Metro

Wall Street workers expecting worst bonus season since 2008

It’s a cash crash!

With the economy still struggling, Wall Street workers are expecting the worst bonus season since the crash of 2008.

Wall Street compensation anaylsts estimate that the average bonus this year will be $101,000 — a 16.5 percent decline from last year and almost a 50 percent decline since 2006, when the average was $191,360.

‘‘I don’t think this year’s bonuses are going to be very good,’’ said Dan Shaffer, CEO of Shaffer Asset Management. ‘‘I don’t believe the typical bonuses, as we used to know them, exist anymore.’’

Last week, the downsizing continued. Citigroup moved to fire as many as 150 employees in its trading and investment-banking unit amid expectations of company-wide bonus reductions of as much as 10 percent.

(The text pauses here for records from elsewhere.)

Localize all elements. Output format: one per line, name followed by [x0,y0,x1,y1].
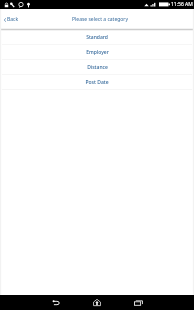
staticText: Standard [86,34,108,41]
button[interactable]: Employer [0,45,194,60]
button[interactable]: Distance [0,60,194,75]
button[interactable]: Standard [0,30,194,45]
staticText: 11:56 AM [171,1,193,8]
button[interactable]: Post Date [0,75,194,90]
staticText: Please select a category [72,16,128,23]
staticText: Back [7,16,19,23]
staticText: Post Date [85,79,109,86]
button[interactable]: Back [47,295,65,310]
button[interactable]: Recent apps [129,295,147,310]
staticText: Employer [86,49,109,56]
button[interactable]: Back [0,12,24,27]
staticText: Distance [87,64,108,71]
button[interactable]: Home [88,295,106,310]
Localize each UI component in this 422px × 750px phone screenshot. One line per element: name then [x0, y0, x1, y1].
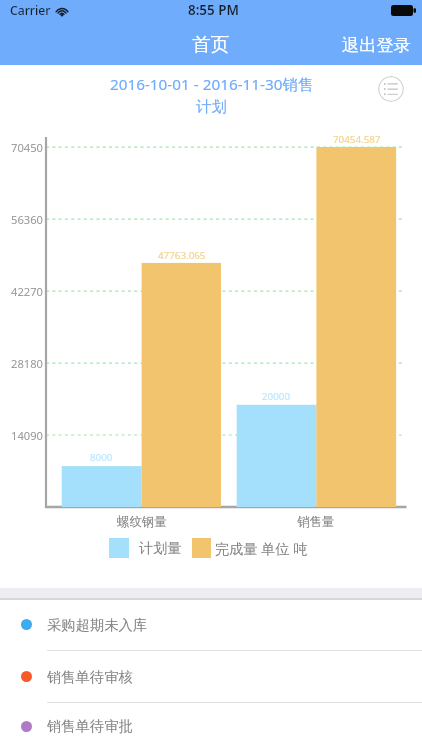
staticText: 销售量 [297, 514, 335, 530]
staticText: 47763.065 [158, 249, 206, 262]
button[interactable]: 首页 [178, 28, 244, 61]
button[interactable]: 采购超期未入库 [0, 599, 422, 650]
staticText: 28180 [11, 356, 43, 371]
staticText: 8:55 PM [188, 1, 239, 19]
button[interactable]: 退出登录 [328, 28, 422, 62]
staticText: 70454.587 [333, 133, 381, 146]
button[interactable]: List menu [378, 76, 404, 102]
staticText: Carrier [10, 2, 51, 19]
staticText: 2016-10-01 - 2016-11-30销售计划 [104, 74, 319, 117]
staticText: 70450 [11, 140, 43, 155]
button[interactable]: 销售单待审批 [0, 703, 422, 749]
staticText: 计划量 [139, 539, 182, 557]
staticText: 完成量 单位 吨 [215, 539, 308, 558]
staticText: 42270 [11, 284, 43, 299]
staticText: 螺纹钢量 [117, 514, 167, 530]
staticText: 销售单待审批 [47, 717, 133, 735]
staticText: 56360 [11, 212, 43, 227]
staticText: 14090 [11, 428, 43, 443]
staticText: 首页 [192, 33, 230, 56]
staticText: 退出登录 [342, 34, 411, 56]
staticText: 销售单待审核 [47, 668, 133, 686]
staticText: 采购超期未入库 [47, 616, 148, 634]
button[interactable]: 销售单待审核 [0, 651, 422, 702]
staticText: 8000 [90, 451, 113, 464]
staticText: 20000 [262, 390, 291, 403]
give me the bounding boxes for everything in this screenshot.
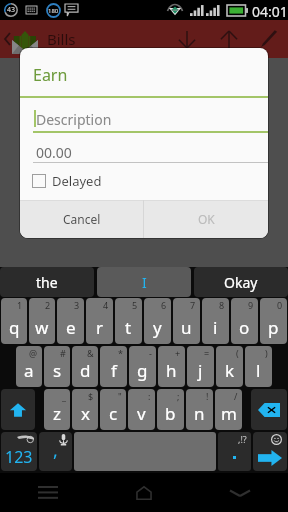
staticText: w <box>35 316 49 339</box>
staticText: $ <box>88 390 94 402</box>
button[interactable]: Backspace <box>251 389 287 430</box>
staticText: ,!? <box>238 433 247 445</box>
button[interactable]: Export <box>208 20 250 58</box>
button[interactable]: ; <box>157 389 184 430</box>
button[interactable]: 4 <box>86 298 113 344</box>
staticText: , <box>53 438 58 463</box>
button[interactable]: Shift <box>1 389 35 430</box>
staticText: 7 <box>190 299 196 311</box>
staticText: Bills <box>47 29 76 49</box>
staticText: * <box>118 347 123 359</box>
button[interactable]: 5 <box>115 298 142 344</box>
staticText: t <box>125 316 132 339</box>
button[interactable]: Delayed <box>32 171 102 191</box>
button[interactable]: ,!? <box>218 432 251 471</box>
staticText: j <box>198 359 203 382</box>
button[interactable]: _ <box>44 389 70 430</box>
staticText: Description <box>36 110 112 129</box>
staticText: ( <box>236 347 239 359</box>
button[interactable]: 8 <box>202 298 229 344</box>
button[interactable]: Symbols <box>1 432 37 471</box>
staticText: k <box>225 359 235 382</box>
staticText: h <box>166 359 177 382</box>
button[interactable]: 2 <box>29 298 55 344</box>
staticText: Delayed <box>52 172 102 190</box>
staticText: l <box>256 359 261 382</box>
staticText: 123 <box>5 446 33 468</box>
staticText: m <box>221 402 237 425</box>
button[interactable]: Home <box>96 473 192 512</box>
staticText: o <box>239 316 250 339</box>
button[interactable]: # <box>44 346 70 387</box>
button[interactable]: = <box>187 346 214 387</box>
staticText: d <box>80 359 91 382</box>
staticText: OK <box>198 211 215 227</box>
button[interactable]: ! <box>186 389 213 430</box>
button[interactable]: - <box>129 346 156 387</box>
button[interactable]: / <box>215 389 242 430</box>
button[interactable]: 9 <box>231 298 258 344</box>
staticText: i <box>213 316 218 339</box>
button[interactable]: Enter <box>253 432 287 471</box>
button[interactable]: 6 <box>144 298 171 344</box>
staticText: " <box>118 390 122 402</box>
button[interactable]: + <box>158 346 185 387</box>
staticText: n <box>194 402 205 425</box>
staticText: Cancel <box>63 211 101 227</box>
staticText: _ <box>62 390 66 402</box>
staticText: 6 <box>161 299 167 311</box>
button[interactable]: Navigate up <box>0 20 44 58</box>
staticText: v <box>137 402 146 425</box>
button[interactable]: @ <box>16 346 42 387</box>
button[interactable]: OK <box>144 200 268 238</box>
button[interactable]: " <box>100 389 126 430</box>
button[interactable]: I <box>97 267 191 297</box>
button[interactable]: , <box>39 432 72 471</box>
button[interactable]: ) <box>245 346 272 387</box>
staticText: Okay <box>224 273 258 292</box>
staticText: g <box>137 359 148 382</box>
button[interactable]: the <box>0 267 94 297</box>
staticText: a <box>24 359 34 382</box>
button[interactable]: Edit <box>250 20 288 58</box>
button[interactable]: * <box>100 346 127 387</box>
button[interactable]: Hide keyboard <box>192 473 288 512</box>
staticText: - <box>149 347 152 359</box>
staticText: s <box>53 359 62 382</box>
staticText: 180 <box>48 7 59 15</box>
button[interactable]: Import <box>166 20 208 58</box>
staticText: 00.00 <box>36 143 72 162</box>
button[interactable]: $ <box>72 389 98 430</box>
staticText: Earn <box>33 64 68 86</box>
button[interactable]: 7 <box>173 298 200 344</box>
button[interactable]: 3 <box>57 298 84 344</box>
staticText: ! <box>206 390 209 402</box>
staticText: 3 <box>74 299 80 311</box>
button[interactable]: Okay <box>194 267 288 297</box>
button[interactable]: 0 <box>260 298 287 344</box>
staticText: # <box>60 347 66 359</box>
staticText: : <box>148 390 151 402</box>
staticText: 43 <box>7 5 16 15</box>
staticText: q <box>9 316 20 339</box>
button[interactable]: : <box>128 389 155 430</box>
staticText: I <box>142 273 147 292</box>
staticText: = <box>204 347 210 359</box>
button[interactable]: & <box>72 346 98 387</box>
button[interactable]: Cancel <box>20 200 143 238</box>
button[interactable]: Menu <box>0 473 96 512</box>
staticText: ; <box>177 390 180 402</box>
button[interactable]: ( <box>216 346 243 387</box>
staticText: 8 <box>219 299 225 311</box>
staticText: z <box>53 402 61 425</box>
button[interactable]: 1 <box>1 298 27 344</box>
staticText: f <box>111 359 117 382</box>
staticText: 4 <box>103 299 109 311</box>
staticText: y <box>153 316 162 339</box>
staticText: x <box>81 402 90 425</box>
staticText: + <box>175 347 181 359</box>
staticText: & <box>87 347 94 359</box>
staticText: / <box>234 390 238 402</box>
staticText: c <box>109 402 118 425</box>
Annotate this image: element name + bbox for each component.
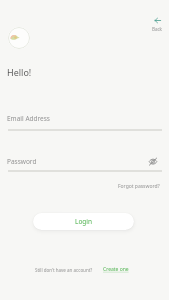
staticText: Login xyxy=(75,217,93,226)
staticText: Hello! xyxy=(7,66,32,78)
staticText: Create one xyxy=(103,266,129,273)
staticText: Back xyxy=(152,26,163,32)
staticText: Still don't have an account? xyxy=(35,267,93,273)
button[interactable]: Forgot password? xyxy=(116,182,162,191)
staticText: Forgot password? xyxy=(118,183,160,190)
staticText: Password xyxy=(7,157,37,166)
button[interactable]: Toggle password visibility xyxy=(145,153,160,169)
button[interactable]: Create one xyxy=(103,266,129,273)
button[interactable]: Login xyxy=(33,213,134,230)
button[interactable]: Back xyxy=(149,15,166,35)
staticText: Email Address xyxy=(7,114,50,123)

Executives at JPMorgan, the largest Wall Street bank by assets, told Bloomberg that its bonus pool will be off by at least 2 percent. The analyst firm Options Group anticipates that almost one in five Street workers won’t get a bonus at all.

The cutbacks, which often account for a large percentage of a Wall Street worker’s pay, will have a ripple effect through the New York City economy — in the restaurant business, for example.

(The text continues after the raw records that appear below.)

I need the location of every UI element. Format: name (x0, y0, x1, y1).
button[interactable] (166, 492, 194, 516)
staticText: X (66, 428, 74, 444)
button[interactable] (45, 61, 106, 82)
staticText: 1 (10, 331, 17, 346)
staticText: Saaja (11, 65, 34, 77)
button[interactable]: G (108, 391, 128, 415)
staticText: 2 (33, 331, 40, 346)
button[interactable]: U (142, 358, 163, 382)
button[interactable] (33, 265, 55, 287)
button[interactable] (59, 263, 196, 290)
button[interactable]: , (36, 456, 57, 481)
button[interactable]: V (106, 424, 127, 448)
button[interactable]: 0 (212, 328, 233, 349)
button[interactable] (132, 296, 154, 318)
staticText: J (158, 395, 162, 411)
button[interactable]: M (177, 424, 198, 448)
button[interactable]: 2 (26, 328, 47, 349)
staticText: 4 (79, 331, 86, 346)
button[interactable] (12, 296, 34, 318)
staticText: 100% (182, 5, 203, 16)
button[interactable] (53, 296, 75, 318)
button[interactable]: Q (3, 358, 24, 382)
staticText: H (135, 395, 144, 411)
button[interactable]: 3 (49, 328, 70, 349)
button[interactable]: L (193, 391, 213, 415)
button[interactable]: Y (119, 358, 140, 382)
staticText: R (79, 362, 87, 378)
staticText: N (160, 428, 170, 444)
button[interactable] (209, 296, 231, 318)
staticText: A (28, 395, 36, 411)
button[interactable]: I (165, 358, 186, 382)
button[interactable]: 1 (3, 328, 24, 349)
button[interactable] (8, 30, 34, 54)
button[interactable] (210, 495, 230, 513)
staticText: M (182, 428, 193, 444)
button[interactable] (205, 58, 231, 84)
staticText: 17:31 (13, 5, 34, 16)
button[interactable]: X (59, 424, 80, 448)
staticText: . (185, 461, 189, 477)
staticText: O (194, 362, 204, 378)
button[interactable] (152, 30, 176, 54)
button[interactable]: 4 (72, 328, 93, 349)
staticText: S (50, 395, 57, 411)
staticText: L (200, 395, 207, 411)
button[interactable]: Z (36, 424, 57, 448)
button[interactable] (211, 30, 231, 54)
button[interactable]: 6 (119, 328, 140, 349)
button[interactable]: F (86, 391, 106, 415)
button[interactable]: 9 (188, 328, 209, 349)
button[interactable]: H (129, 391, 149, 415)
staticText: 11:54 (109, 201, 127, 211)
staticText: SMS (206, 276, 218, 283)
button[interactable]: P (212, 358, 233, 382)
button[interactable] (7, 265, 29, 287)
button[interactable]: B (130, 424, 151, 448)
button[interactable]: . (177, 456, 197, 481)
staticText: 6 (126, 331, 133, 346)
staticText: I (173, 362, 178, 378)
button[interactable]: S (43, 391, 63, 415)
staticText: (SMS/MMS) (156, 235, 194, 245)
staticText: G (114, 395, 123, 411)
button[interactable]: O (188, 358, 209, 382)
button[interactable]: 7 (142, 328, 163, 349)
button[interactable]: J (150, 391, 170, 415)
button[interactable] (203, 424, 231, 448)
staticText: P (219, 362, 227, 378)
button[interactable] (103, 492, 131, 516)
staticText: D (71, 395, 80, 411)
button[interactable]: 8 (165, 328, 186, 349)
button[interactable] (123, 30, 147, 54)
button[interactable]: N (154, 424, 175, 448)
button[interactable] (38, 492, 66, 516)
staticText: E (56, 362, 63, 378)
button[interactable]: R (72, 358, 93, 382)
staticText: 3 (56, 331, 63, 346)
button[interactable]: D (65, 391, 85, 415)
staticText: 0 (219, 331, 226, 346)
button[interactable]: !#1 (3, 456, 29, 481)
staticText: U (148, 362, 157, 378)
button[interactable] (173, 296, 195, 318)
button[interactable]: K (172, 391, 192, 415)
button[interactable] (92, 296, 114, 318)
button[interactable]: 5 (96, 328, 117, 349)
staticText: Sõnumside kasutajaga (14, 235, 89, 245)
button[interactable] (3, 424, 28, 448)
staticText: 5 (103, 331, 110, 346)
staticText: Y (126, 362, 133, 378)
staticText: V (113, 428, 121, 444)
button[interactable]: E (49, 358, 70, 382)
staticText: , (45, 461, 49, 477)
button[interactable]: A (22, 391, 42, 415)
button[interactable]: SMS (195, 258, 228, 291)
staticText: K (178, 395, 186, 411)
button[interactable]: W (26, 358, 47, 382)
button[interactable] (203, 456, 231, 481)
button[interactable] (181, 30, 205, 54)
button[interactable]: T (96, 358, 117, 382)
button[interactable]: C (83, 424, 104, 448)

“Many restaurateurs are still grappling with the effects of Hurricane Sandy. It would have a cumulative financial impact on restaurants in the city,” said Andrew Moesel, spokesman for the New York State Restaurant Association. “Wall Street is one of the financial engines that drive this city.”

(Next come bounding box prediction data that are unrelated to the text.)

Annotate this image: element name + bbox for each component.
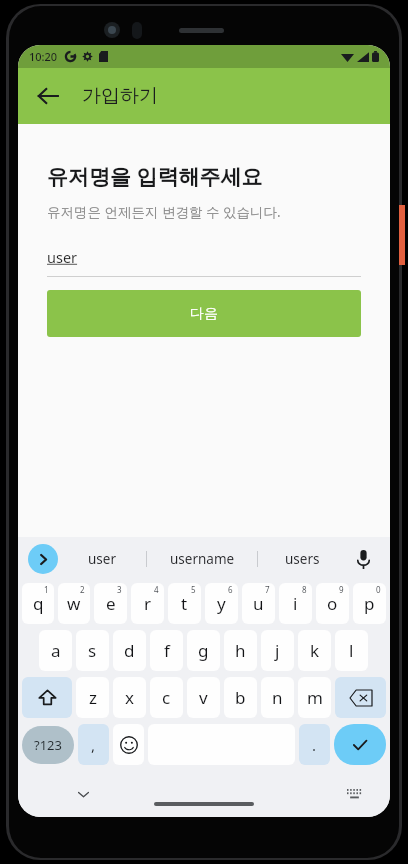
staticText: 유저명을 입력해주세요 <box>47 162 263 191</box>
button[interactable]: ?123 <box>22 726 74 764</box>
staticText: v <box>199 686 208 709</box>
staticText: user <box>88 550 116 568</box>
button[interactable]: d <box>113 630 146 671</box>
button[interactable]: y <box>205 583 238 624</box>
button[interactable]: . <box>299 724 330 765</box>
button[interactable]: users <box>258 537 346 581</box>
button[interactable]: More suggestions <box>28 544 58 574</box>
button[interactable]: e <box>94 583 127 624</box>
staticText: 9 <box>339 584 344 595</box>
staticText: a <box>51 639 61 662</box>
button[interactable]: p <box>353 583 386 624</box>
button[interactable]: user <box>47 247 361 277</box>
staticText: b <box>235 686 246 709</box>
staticText: 2 <box>80 584 85 595</box>
staticText: g <box>198 639 209 662</box>
button[interactable]: c <box>150 677 183 718</box>
button[interactable]: z <box>76 677 109 718</box>
button[interactable]: w <box>58 583 90 624</box>
staticText: 0 <box>376 584 381 595</box>
staticText: 6 <box>228 584 233 595</box>
staticText: d <box>124 639 135 662</box>
staticText: . <box>312 735 317 755</box>
button[interactable]: g <box>187 630 220 671</box>
staticText: 7 <box>265 584 270 595</box>
staticText: r <box>144 592 152 615</box>
staticText: i <box>293 592 298 615</box>
button[interactable]: f <box>150 630 183 671</box>
staticText: , <box>91 735 96 755</box>
staticText: 5 <box>191 584 196 595</box>
button[interactable]: o <box>316 583 349 624</box>
staticText: z <box>89 686 97 709</box>
staticText: t <box>181 592 188 615</box>
button[interactable]: Voice input <box>346 537 380 581</box>
staticText: h <box>235 639 246 662</box>
staticText: users <box>285 550 320 568</box>
button[interactable]: l <box>335 630 368 671</box>
staticText: s <box>88 639 97 662</box>
staticText: 다음 <box>190 305 218 323</box>
button[interactable]: s <box>76 630 109 671</box>
button[interactable]: user <box>58 537 146 581</box>
staticText: 3 <box>117 584 122 595</box>
staticText: x <box>125 686 134 709</box>
button[interactable]: Back <box>26 74 70 118</box>
button[interactable]: u <box>242 583 275 624</box>
button[interactable]: n <box>261 677 294 718</box>
staticText: 10:20 <box>29 49 58 64</box>
button[interactable]: r <box>131 583 164 624</box>
button[interactable]: t <box>168 583 201 624</box>
button[interactable]: username <box>147 537 257 581</box>
button[interactable]: Key <box>22 677 72 718</box>
staticText: 4 <box>154 584 159 595</box>
button[interactable]: Key <box>335 677 386 718</box>
button[interactable]: Enter <box>334 724 386 765</box>
button[interactable]: b <box>224 677 257 718</box>
staticText: f <box>164 639 170 662</box>
staticText: y <box>217 592 226 615</box>
staticText: p <box>364 592 375 615</box>
staticText: m <box>307 686 323 709</box>
staticText: user <box>47 247 78 267</box>
staticText: e <box>106 592 116 615</box>
button[interactable]: x <box>113 677 146 718</box>
button[interactable]: i <box>279 583 312 624</box>
button[interactable]: a <box>39 630 72 671</box>
staticText: o <box>327 592 338 615</box>
staticText: n <box>272 686 283 709</box>
staticText: k <box>310 639 320 662</box>
button[interactable]: h <box>224 630 257 671</box>
staticText: 8 <box>302 584 307 595</box>
staticText: 가입하기 <box>82 84 158 108</box>
staticText: c <box>162 686 171 709</box>
button[interactable]: 다음 <box>47 290 361 337</box>
staticText: 유저명은 언제든지 변경할 수 있습니다. <box>47 203 281 221</box>
button[interactable]: Emoji <box>113 724 144 765</box>
staticText: username <box>170 550 235 568</box>
button[interactable]: Hide keyboard <box>66 777 100 811</box>
staticText: u <box>253 592 264 615</box>
button[interactable]: k <box>298 630 331 671</box>
button[interactable]: , <box>78 724 109 765</box>
staticText: w <box>67 592 81 615</box>
staticText: ?123 <box>34 736 62 754</box>
button[interactable]: q <box>22 583 54 624</box>
button[interactable]: v <box>187 677 220 718</box>
staticText: l <box>349 639 354 662</box>
button[interactable]: j <box>261 630 294 671</box>
button[interactable]: Switch keyboard <box>340 780 368 808</box>
button[interactable]: m <box>298 677 331 718</box>
staticText: 1 <box>44 584 49 595</box>
staticText: j <box>275 639 280 662</box>
staticText: q <box>33 592 44 615</box>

State Comptroller Thomas DiNapoli noted, “Over the past few years the revenues generated from the securities industry have been declining as a percentage of city and state revenues.”

The overall bonus pool dropped 13.5 percent between 2010 and 2011, to $19.7 billion — money that spurs the local economy with spending and taxes. DiNapoli did not have an overall bonus estimate for 2012 yet but expected the number to be lower.

Alan Johnson, managing director of Johnson Associates, blamed the economic downturn, taxes and regulations.

“When we talk about bonuses, that is bonuses for people who have a job, because these firms are not hiring, certainly not here in New York, and the pay is only up marginally,” Johnson said.

“Firms are looking to [outsource and locate operations] in other parts of the world and to hire people [elsewhere] because New York is a pretty expensive, hostile place to do business.”

One trading veteran told The Post, “I know some people who were let go before end of the third quarter so they would not have to be paid a bonus this year — even on a pro-rated basis.”

The trader added: “Unless you are lucky enough to be in one of these business lines that made money this year, you might be getting more coal than money in your stocking.”